JPM upgrades Freeport-McMoRan on upside from tariff and supply tightness

Published 20-03-2025, 11:44 pm

Investing.com -- JP Morgan upgraded Freeport-McMoRan (NYSE:FCX) to Overweight from Neutral, citing upside potential from possible US copper tariffs and long-term supply challenges. The firm raised its price target to $52, implying a ~30% upside.

Tariff risk is likely to maintain premium pricing for the company’s US-based footprint for the foreseeable future, JPMorgan (NYSE:JPM) said, adding that supply deficits expected through the next decade would further support favorable pricing.

JP Morgan highlighted that a 10% premium to London Metal Exchange (LME) copper prices for US-based assets could generate $400-$450 million in incremental EBITDA annually for Freeport.

CEO Kathleen Quirk had said earlier this month that tariffs could add “~$400 million per year in incremental profits.”
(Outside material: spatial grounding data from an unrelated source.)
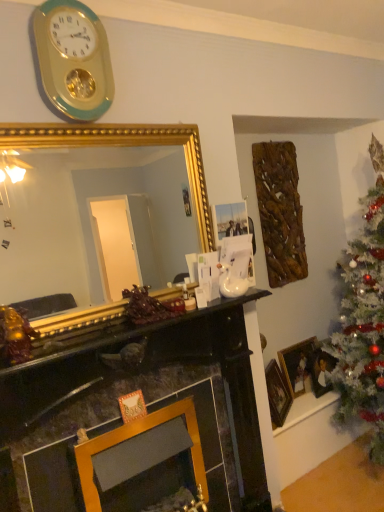 Question: Does gold/green plastic wall clock at upper left contain wooden picture frame at right, marked as the third picture frame in a front-to-back arrangement?

Choices:
 (A) yes
 (B) no

Answer: (B)

Question: Is the position of gold/green plastic wall clock at upper left more distant than that of wooden picture frame at right, marked as the third picture frame in a front-to-back arrangement?

Choices:
 (A) yes
 (B) no

Answer: (B)

Question: Is gold/green plastic wall clock at upper left shorter than wooden picture frame at right, the first picture frame viewed from the back?

Choices:
 (A) no
 (B) yes

Answer: (A)

Question: Considering the relative sizes of gold/green plastic wall clock at upper left and wooden picture frame at right, the first picture frame viewed from the back, in the image provided, is gold/green plastic wall clock at upper left wider than wooden picture frame at right, the first picture frame viewed from the back,?

Choices:
 (A) no
 (B) yes

Answer: (A)

Question: Is gold/green plastic wall clock at upper left facing away from wooden picture frame at right, the first picture frame viewed from the back?

Choices:
 (A) no
 (B) yes

Answer: (A)

Question: Is wooden picture frame at right, marked as the third picture frame in a front-to-back arrangement, bigger or smaller than gold/green plastic wall clock at upper left?

Choices:
 (A) big
 (B) small

Answer: (A)

Question: Is point (301, 355) positioned closer to the camera than point (69, 53)?

Choices:
 (A) closer
 (B) farther

Answer: (B)

Question: Would you say wooden picture frame at right, the first picture frame viewed from the back, is to the left or to the right of gold/green plastic wall clock at upper left in the picture?

Choices:
 (A) right
 (B) left

Answer: (A)

Question: Is wooden picture frame at right, the first picture frame viewed from the back, wider or thinner than gold/green plastic wall clock at upper left?

Choices:
 (A) wide
 (B) thin

Answer: (A)

Question: Does point (344, 420) appear closer or farther from the camera than point (44, 35)?

Choices:
 (A) closer
 (B) farther

Answer: (B)

Question: From the image's perspective, is white matte christmas tree at right located above or below gold/green plastic wall clock at upper left?

Choices:
 (A) below
 (B) above

Answer: (A)

Question: Is white matte christmas tree at right bigger or smaller than gold/green plastic wall clock at upper left?

Choices:
 (A) small
 (B) big

Answer: (B)

Question: Is white matte christmas tree at right in front of or behind gold/green plastic wall clock at upper left in the image?

Choices:
 (A) behind
 (B) front

Answer: (A)

Question: Is gold-framed picture at right, which appears as the 3th picture frame when viewed from the back, situated inside wooden picture frame at lower right, which ranks as the 2th picture frame in back-to-front order, or outside?

Choices:
 (A) inside
 (B) outside

Answer: (B)

Question: Is gold-framed picture at right, the first picture frame from the front, taller or shorter than wooden picture frame at lower right, which ranks as the 2th picture frame in back-to-front order?

Choices:
 (A) short
 (B) tall

Answer: (B) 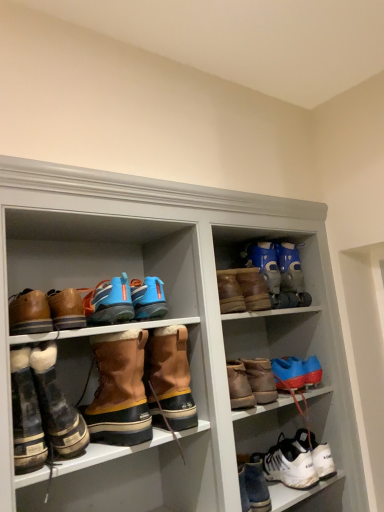 Question: Considering their positions, is blue synthetic running shoes at center, which ranks as the 5th footwear in left-to-right order, located in front of or behind white leather sneakers at lower right, which is the 1th footwear from right to left?

Choices:
 (A) front
 (B) behind

Answer: (A)

Question: Is blue synthetic running shoes at center, which ranks as the 5th footwear in left-to-right order, bigger or smaller than white leather sneakers at lower right, which is the 1th footwear from right to left?

Choices:
 (A) big
 (B) small

Answer: (B)

Question: Which object is positioned farthest from the white fur-lined boots at lower left, the twelfth footwear positioned from the right?

Choices:
 (A) blue matte boot at upper right, the 2th footwear when ordered from right to left
 (B) white leather sneakers at lower right, acting as the fourth footwear starting from the right
 (C) brown suede boots at center, the 8th footwear from the right
 (D) brown suede boots at lower left, the 4th footwear in the left-to-right sequence
 (E) brown suede boots at center, acting as the 7th footwear starting from the left

Answer: (B)

Question: Based on their relative distances, which object is farther from the leather boots at left, which ranks as the 1th footwear in left-to-right order?

Choices:
 (A) brown suede boots at center, the 7th footwear viewed from the right
 (B) blue synthetic ski boots at upper right, the eleventh footwear in the left-to-right sequence
 (C) blue matte boot at upper right, positioned as the twelfth footwear in left-to-right order
 (D) white fur-lined boots at lower left, the twelfth footwear positioned from the right
 (E) brown suede boots at lower left, the 4th footwear in the left-to-right sequence

Answer: (B) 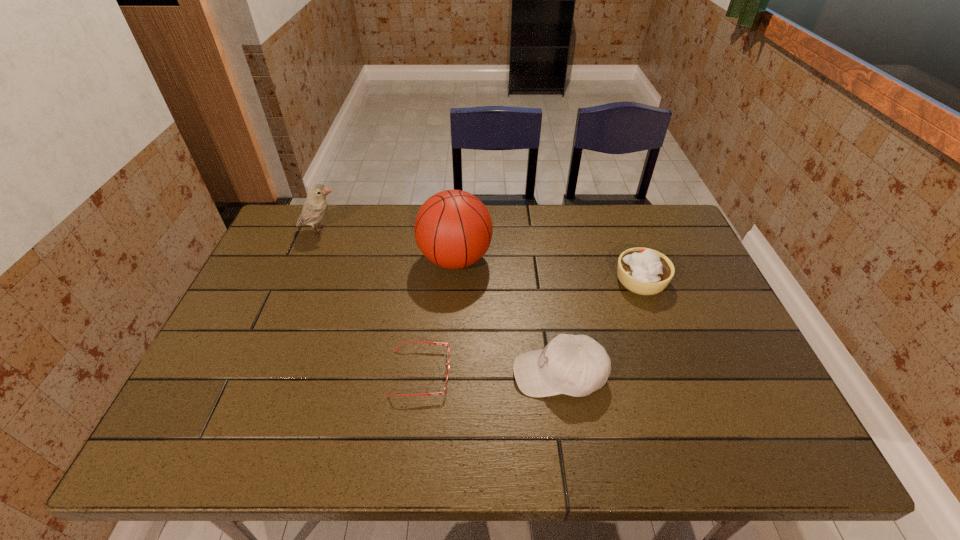 The width and height of the screenshot is (960, 540). What are the coordinates of `the tallest object` in the screenshot? It's located at (453, 229).

Locate an element on the screen. The image size is (960, 540). the fourth shortest object is located at coordinates (315, 206).

Find the location of a particular element. This screenshot has height=540, width=960. the leftmost object is located at coordinates (315, 206).

Identify the location of the rightmost object. (644, 271).

The height and width of the screenshot is (540, 960). Find the location of `the fourth object from left to right`. the fourth object from left to right is located at coordinates (576, 365).

Where is `the shortest object`? The height and width of the screenshot is (540, 960). the shortest object is located at coordinates (437, 343).

Image resolution: width=960 pixels, height=540 pixels. Find the location of `vacant position located 0.300m on the front of the tallest object`. vacant position located 0.300m on the front of the tallest object is located at coordinates (448, 373).

Locate an element on the screen. free space located 0.310m at the face of the farthest object is located at coordinates (437, 230).

The height and width of the screenshot is (540, 960). Identify the location of free location located on the front of the whipped cream. coord(667,353).

You are a GUI agent. You are given a task and a screenshot of the screen. Output one action in this format:
    pyautogui.click(x=<x>, y=<y>)
    Task: Click on the vacant area situated 0.340m on the front-facing side of the fourth object from left to right
    
    Given the screenshot: What is the action you would take?
    pyautogui.click(x=372, y=374) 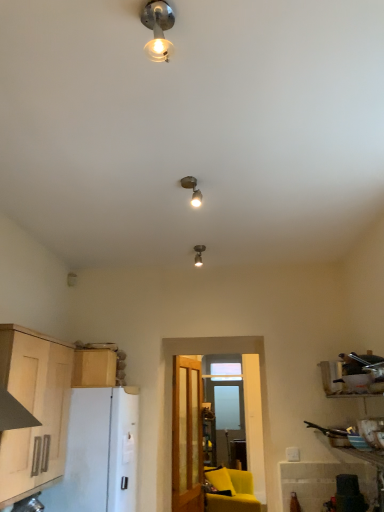 Question: From their relative heights in the image, would you say matte silver spotlight at center, placed as the 1th lamp when sorted from back to front, is taller or shorter than light wood cabinet at left, which ranks as the first cabinetry in front-to-back order?

Choices:
 (A) short
 (B) tall

Answer: (A)

Question: In terms of width, does matte silver spotlight at center, which ranks as the 1th lamp in bottom-to-top order, look wider or thinner when compared to light wood cabinet at left, which ranks as the first cabinetry in front-to-back order?

Choices:
 (A) wide
 (B) thin

Answer: (B)

Question: Estimate the real-world distances between objects in this image. Which object is closer to the light wood cabinet at upper left, the 1th cabinetry from the back?

Choices:
 (A) white matte refrigerator at left
 (B) light wood cabinet at left, which ranks as the first cabinetry in front-to-back order
 (C) metallic bulb at upper center, arranged as the 1th lamp when viewed from the top
 (D) satin silver spotlight at center, the second lamp when ordered from front to back
 (E) matte yellow armchair at lower center

Answer: (A)

Question: Which object is the closest to the satin silver spotlight at center, the second lamp when ordered from front to back?

Choices:
 (A) metallic bulb at upper center, arranged as the 1th lamp when viewed from the top
 (B) white matte refrigerator at left
 (C) clear glass door at center
 (D) light wood cabinet at left, which ranks as the first cabinetry in front-to-back order
 (E) matte yellow armchair at lower center

Answer: (A) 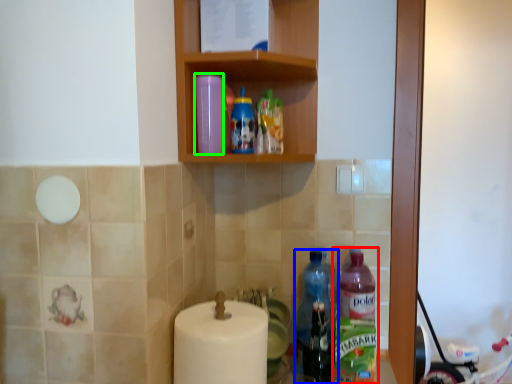 Question: Based on their relative distances, which object is nearer to bottle (highlighted by a red box)? Choose from bottle (highlighted by a blue box) and bottle (highlighted by a green box).

Choices:
 (A) bottle
 (B) bottle

Answer: (A) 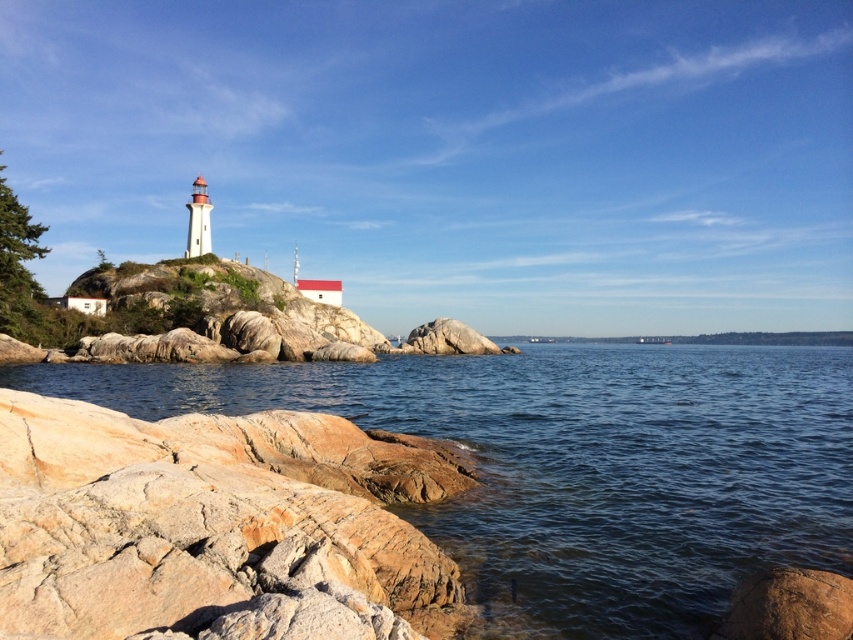 Question: Which point is closer to the camera?

Choices:
 (A) clear water at lower left
 (B) brown rough rock at lower right

Answer: (B)

Question: Can you confirm if clear water at lower left is positioned to the right of brown rough rock at lower right?

Choices:
 (A) no
 (B) yes

Answer: (B)

Question: Can you confirm if clear water at lower left is thinner than brown rough rock at lower right?

Choices:
 (A) no
 (B) yes

Answer: (A)

Question: Is clear water at lower left wider than brown rough rock at lower right?

Choices:
 (A) yes
 (B) no

Answer: (A) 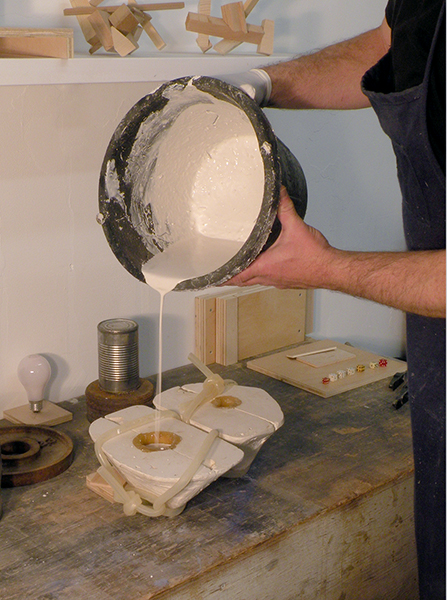 The width and height of the screenshot is (447, 600). Find the location of `bucket`. bucket is located at coordinates (289, 172). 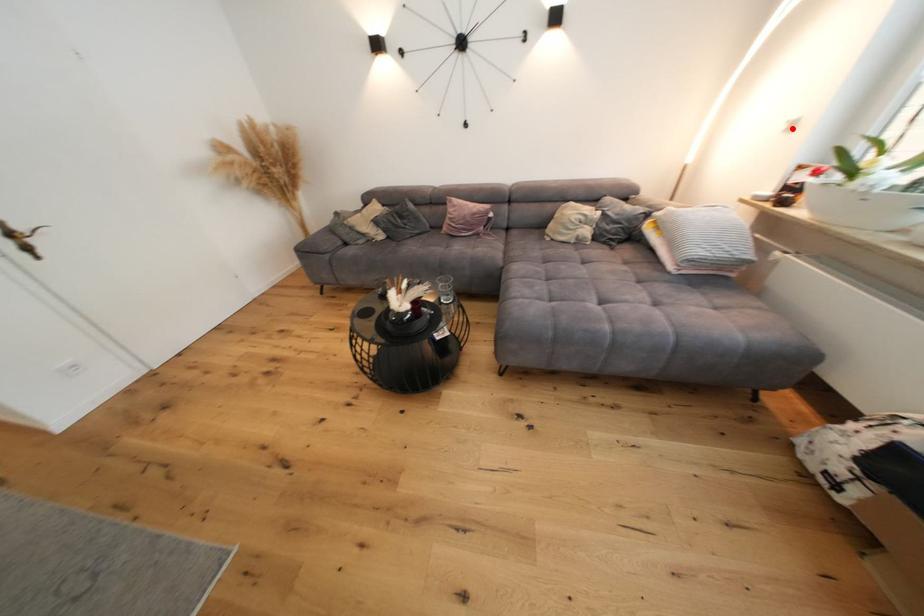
If copper is declared a ‘critical mineral,’ the firm estimates Freeport could gain an additional $500 million annually from potential Inflation Reduction Act (IRA) tax credits.

In a more bullish scenario, a 25% tariff premium, similar to current Section 232 tariffs on steel and aluminum, could boost profits by around $1 billion.

JPMorgan expects copper supply growth to slow to 1% in 2025, down from 3% last year, while demand is projected to decelerate to 2.9%, with upside risk from potential Chinese stimulus.

Additionally, the firm highlighted that panic buying of US imports amid tariff concerns could weigh on the rest of the world’s inventories and drive LME pricing higher in the near term.

“FCX is advantageously positioned relative to pure-play peers to capture incremental upside,” JPMorgan noted, emphasizing that Freeport’s US-based operations and lack of royalties create a favorable margin profile.

JPMorgan views Freeport as a defensive play relative to growth-focused peers like Overweight-rated Teck Resources (NYSE:TECK).

The firm noted that Freeport has cleaned up its balance sheet and could reduce capex if needed. The company is expected to generate significant free cash flow (FCF) in 2025 and 2026, with JPM forecasting FCF yields of 4.5% and 7.5%, respectively.

JPMorgan concluded that despite recession concerns, Freeport’s exposure to potential US tariff protection and long-term supply deficits positions the company for significant upside.